The UK's National Physical Laboratory, which led the push for the new prefixes, confirmed that the resolution had passed in a statement.
The prefixes make it easier to express large amounts -- for example, always referring to a kilometre as 1,000 metres or a millimetre as one thousandth of a metre would quickly become cumbersome.
Since the SI was established in 1960, scientific need has led to a growing number of prefixes. The last time was in 1991, when chemists wanting to express vast molecular quantities spurred the addition of zetta and yotta.
A yottametre is a one followed by 24 zeroes.
But even the mighty yotta is not enough to handle the world's voracious appetite for data, according to Richard Brown, the head of metrology at the UK's National Physical Laboratory.
"In terms of expressing data in yottabytes, which is the highest prefix currently, we're very close to the limit," Brown told AFP.
"At the bottom end, it makes sense to have a symmetrical expansion, which is useful for quantum science, particle physics -- when you're measuring really, really small things."
New weight of the world
The new prefixes can simplify how we talk about some pretty big objects.

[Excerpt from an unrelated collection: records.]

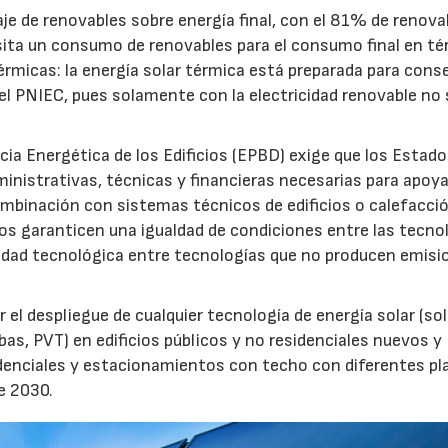
je de renovables sobre energía final, con el 81% de renova
esita un consumo de renovables para el consumo final en t
rmicas: la energía solar térmica está preparada para conse
del PNIEC, pues solamente con la electricidad renovable no 
iencia Energética de los Edificios (EPBD) exige que los Estad
istrativas, técnicas y financieras necesarias para apoya
 combinación con sistemas técnicos de edificios o calefacci
dos garanticen una igualdad de condiciones entre las tecno
alidad tecnológica entre tecnologías que no producen emisi
l despliegue de cualquier tecnología de energía solar (sol
as, PVT) en edificios públicos y no residenciales nuevos y
idenciales y estacionamientos con techo con diferentes pl
e 2030.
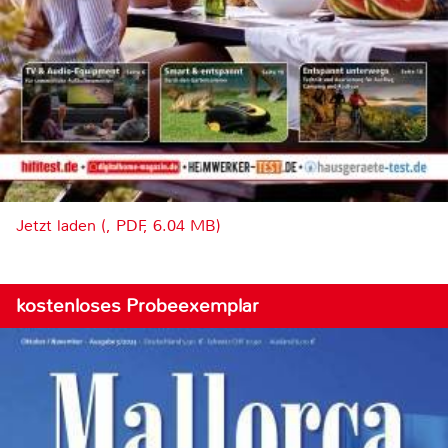
Jetzt laden (, PDF, 6.04 MB)
kostenloses Probeexemplar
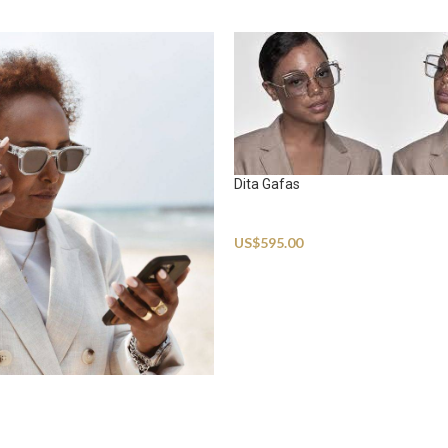
Dita Gafas
Sunglasses
US$
595.00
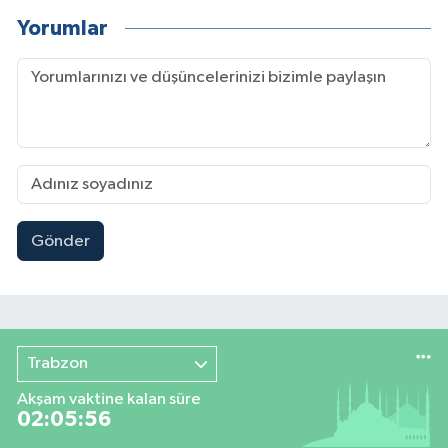
Yorumlar
Gönder
Trabzon
Akşam vaktine kalan süre
02:05:55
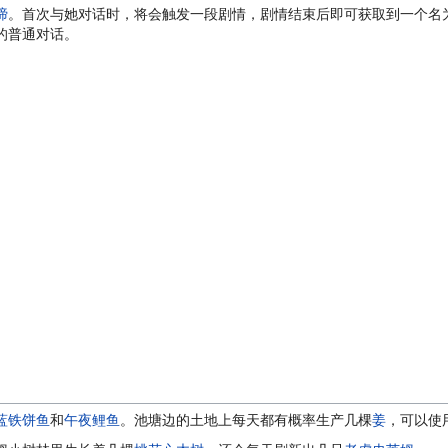
啼
。首次与她对话时，将会触发一段剧情，剧情结束后即可获取到一个名
的普通对话。
蓝铁饼鱼
和
午夜鲤鱼
。池塘边的土地上每天都有概率生产几棵
姜
，可以使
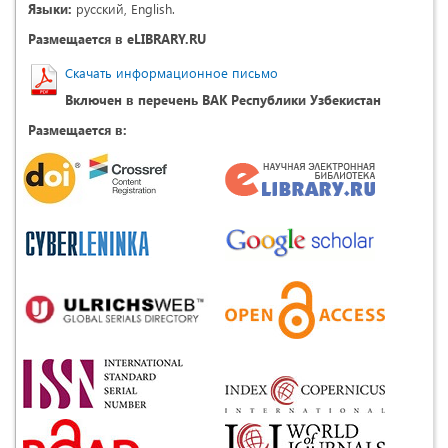
Языки:
русский, English.
Размещается в eLIBRARY.RU
Скачать информационное письмо
Включен в перечень ВАК Республики Узбекистан
Размещается в:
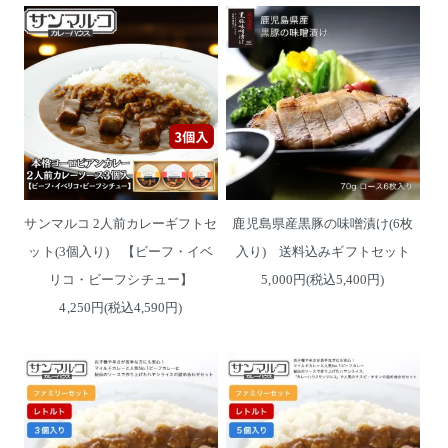
サンマルコ 2人前カレーギフトセ
鹿児島県産黒豚の味噌漬け(6枚
ット(3個入り) 【ビーフ・イベ
入り) 送料込みギフトセット
リコ・ビーフシチュー】
5,000円(税込5,400円)
4,250円(税込4,590円)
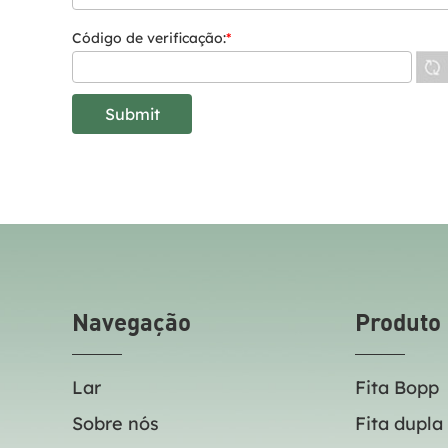
Código de verificação:
*
Navegação
Produto
Lar
Fita Bopp
Sobre nós
Fita dupla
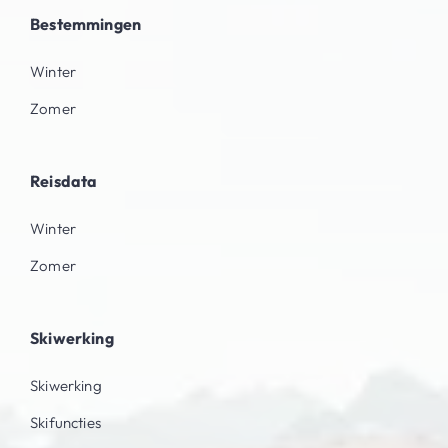
Bestemmingen
Winter
Zomer
Reisdata
Winter
Zomer
Skiwerking
Skiwerking
Skifuncties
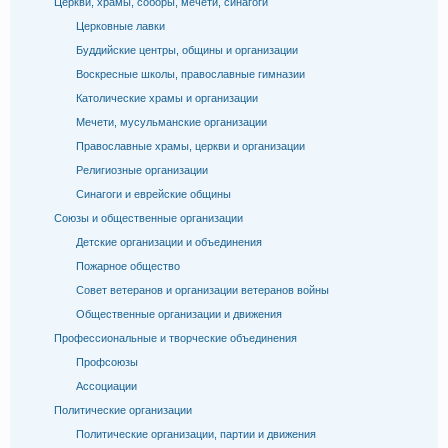
Церкви, храмы, соборы, мечети, синагоги
Церковные лавки
Буддийские центры, общины и организации
Воскресные школы, православные гимназии
Католические храмы и организации
Мечети, мусульманские организации
Православные храмы, церкви и организации
Религиозные организации
Синагоги и еврейские общины
Союзы и общественные организации
Детские организации и объединения
Пожарное общество
Совет ветеранов и организации ветеранов войны
Общественные организации и движения
Профессиональные и творческие объединения
Профсоюзы
Ассоциации
Политические организации
Политические организации, партии и движения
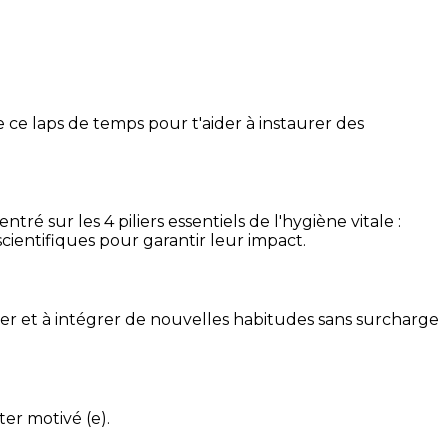
 ce laps de temps pour t'aider à instaurer des
é sur les 4 piliers essentiels de l'hygiène vitale :
cientifiques pour garantir leur impact.
ser et à intégrer de nouvelles habitudes sans surcharge
ter motivé (e).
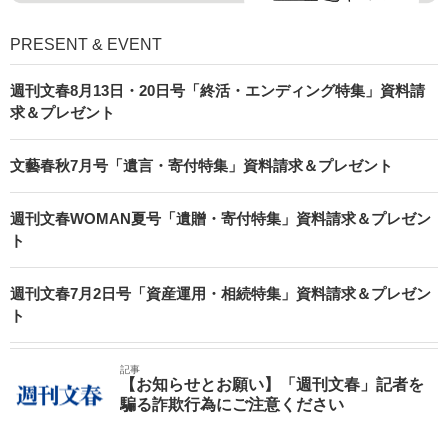
PRESENT & EVENT
週刊文春8月13日・20日号「終活・エンディング特集」資料請
求＆プレゼント
文藝春秋7月号「遺言・寄付特集」資料請求＆プレゼント
週刊文春WOMAN夏号「遺贈・寄付特集」資料請求＆プレゼン
ト
週刊文春7月2日号「資産運用・相続特集」資料請求＆プレゼン
ト
記事
【お知らせとお願い】「週刊文春」記者を
騙る詐欺行為にご注意ください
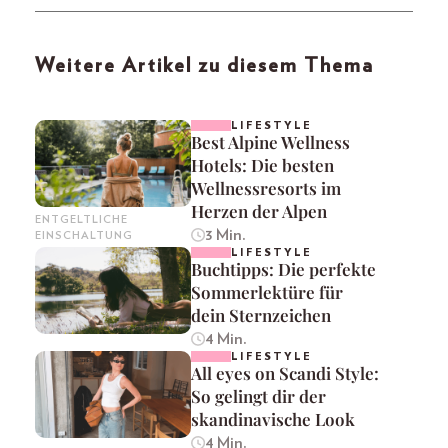
Weitere Artikel zu diesem Thema
LIFESTYLE
Best Alpine Wellness
Hotels: Die besten
Wellnessresorts im
Herzen der Alpen
ENTGELTLICHE
3 Min.
EINSCHALTUNG
LIFESTYLE
Buchtipps: Die perfekte
Sommerlektüre für
dein Sternzeichen
4 Min.
LIFESTYLE
All eyes on Scandi Style:
So gelingt dir der
skandinavische Look
4 Min.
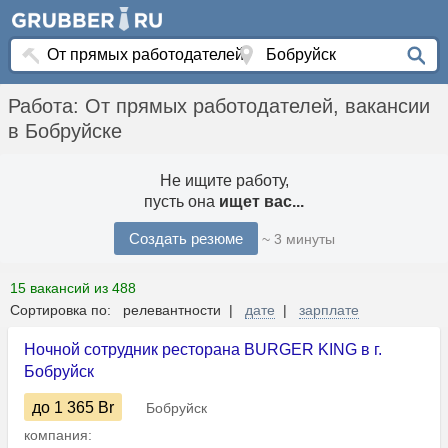
Работа: От прямых работодателей, вакансии
в Бобруйске
Не ищите работу,
пусть она
ищет вас...
Создать резюме
~ 3 минуты
15 вакансий из 488
Сортировка по: релевантности |
дате
|
зарплате
Ночной сотрудник ресторана BURGER KING в г.
Бобруйск
до 1 365
Br
Бобруйск
компания:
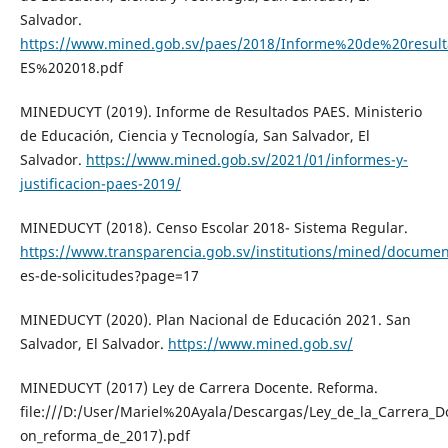
Salvador.
https://www.mined.gob.sv/paes/2018/Informe%20de%20resul
ES%202018.pdf
MINEDUCYT (2019). Informe de Resultados PAES. Ministerio
de Educación, Ciencia y Tecnología, San Salvador, El
Salvador.
https://www.mined.gob.sv/2021/01/informes-y-
justificacion-paes-2019/
MINEDUCYT (2018). Censo Escolar 2018- Sistema Regular.
https://www.transparencia.gob.sv/institutions/mined/documen
es-de-solicitudes?page=17
MINEDUCYT (2020). Plan Nacional de Educación 2021. San
Salvador, El Salvador.
https://www.mined.gob.sv/
MINEDUCYT (2017) Ley de Carrera Docente. Reforma.
file:///D:/User/Mariel%20Ayala/Descargas/Ley_de_la_Carrera_D
on_reforma_de_2017).pdf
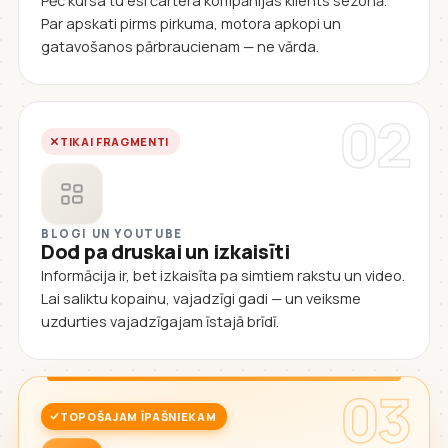
Pēc kursa tu esi čartera kompānijas klients sezonā.
Par apskati pirms pirkuma, motora apkopi un
gatavošanos pārbraucienam — ne vārda.
02
TIKAI FRAGMENTI
BLOGI UN YOUTUBE
Dod pa druskai un izkaisīti
Informācija ir, bet izkaisīta pa simtiem rakstu un video.
Lai saliktu kopainu, vajadzīgi gadi — un veiksme
uzdurties vajadzīgajam īstajā brīdī.
03
TOPOŠAJAM ĪPAŠNIEKAM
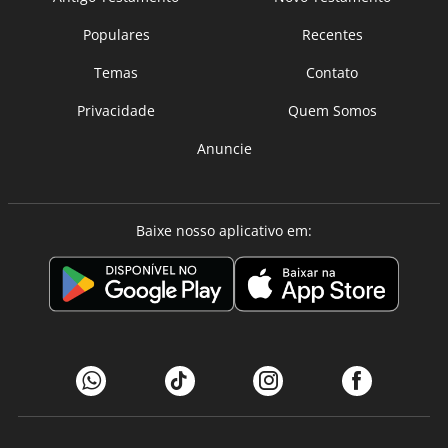
Populares
Recentes
Temas
Contato
Privacidade
Quem Somos
Anuncie
Baixe nosso aplicativo em:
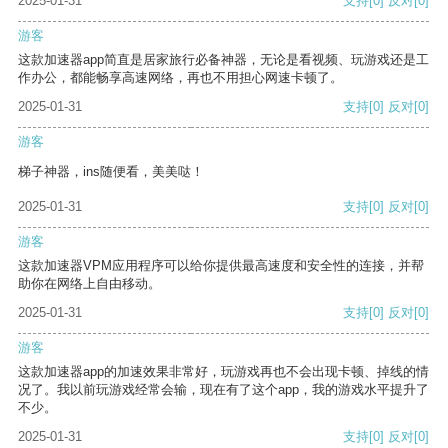
2025-01-31
支持
[0]
反对
[0]
游客
这款加速器app简直是居家旅行必备神器，无论是看视频、玩游戏还是工
作办公，都能畅享高速网络，再也不用担心网速卡顿了。
2025-01-31
支持
[0]
反对
[0]
游客
梯子神器，ins随便看，美美哒！
2025-01-31
支持
[0]
反对
[0]
游客
这款加速器VPM应用程序可以给你提供最高速度和安全性的连接，并帮
助你在网络上自由移动。
2025-01-31
支持
[0]
反对
[0]
游客
这款加速器app的加速效果非常好，玩游戏再也不会出现卡顿、掉线的情
况了。我以前玩游戏经常会输，现在有了这个app，我的游戏水平提升了
不少。
2025-01-31
支持
[0]
反对
[0]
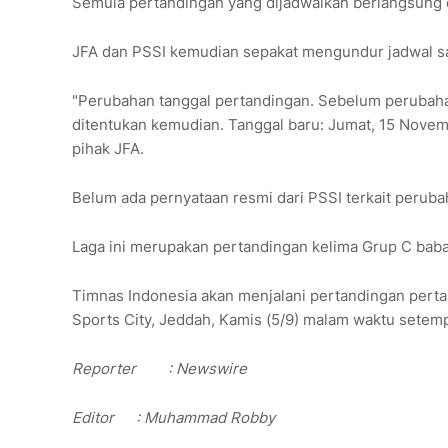
Semula pertandingan yang dijadwalkan berlangsung 
JFA dan PSSI kemudian sepakat mengundur jadwal sa
"Perubahan tanggal pertandingan. Sebelum perubaha
ditentukan kemudian. Tanggal baru: Jumat, 15 Novemb
pihak JFA.
Belum ada pernyataan resmi dari PSSI terkait perub
Laga ini merupakan pertandingan kelima Grup C babak 
Timnas Indonesia akan menjalani pertandingan pert
Sports City, Jeddah, Kamis (5/9) malam waktu setemp
Reporter
: Newswire
Editor
: Muhammad Robby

"If we think about mass, instead of distance, the Earth weighs approximately six ronnagrams," which is a six followed by 27 zeroes, Brown said.
"Jupiter, that's about two quettagrams," he added -- a two followed by 30 zeros.
Brown said he had the idea for the update when he saw media reports using unsanctioned prefixes for data storage such as brontobytes and hellabytes. Google in particular has been using hella for bytes since 2010.
"Those were terms that were unofficially in circulation, so it was clear that the SI had to do something," he said.
However metric prefixes need to be shortened to just their first letter -- and B and H were already taken, ruling out bronto and hella.
"The only letters that were not used for other units or other symbols were R and Q," Brown said.
Convention dictates that the larger prefixes end in an A, and the smaller ones in an O.
And "the middle of the words are very, very loosely based on the Greek and Latin for nine and 10," Brown said.
The new prefixes should "future proof the system" and satisfy the world's need for higher numbers -- at least for the next 20 to 25 years, he added.